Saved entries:
______

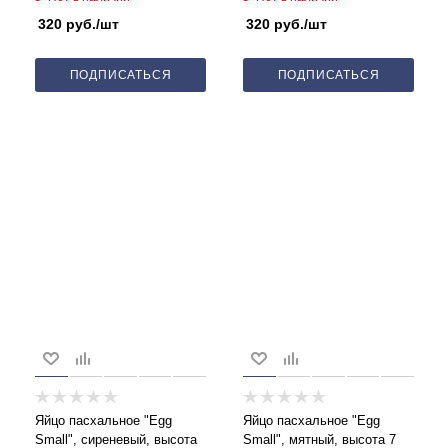
320
руб.
/шт
320
руб.
/шт
ПОДПИСАТЬСЯ
ПОДПИСАТЬСЯ
Яйцо пасхальное "Egg
Яйцо пасхальное "Egg
Small", сиреневый, высота
Small", мятный, высота 7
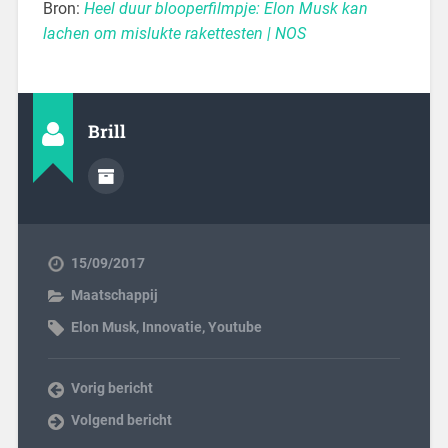
Bron:
Heel duur blooperfilmpje: Elon Musk kan
lachen om mislukte rakettesten | NOS
Brill
15/09/2017
Maatschappij
Elon Musk
,
Innovatie
,
Youtube
Vorig bericht
Volgend bericht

______

About this exercise: The records above must be retyped exactly. Please omit the pictures.

Response box:
320
руб.
/шт
320
руб.
/шт
ПОДПИСАТЬСЯ
ПОДПИСАТЬСЯ
Яйцо пасхальное "Egg
Яйцо пасхальное "Egg
Small", сиреневый, высота
Small", мятный, высота 7
Bron:
Heel duur blooperfilmpje: Elon Musk kan
lachen om mislukte rakettesten | NOS
Brill
15/09/2017
Maatschappij
Elon Musk
,
Innovatie
,
Youtube
Vorig bericht
Volgend bericht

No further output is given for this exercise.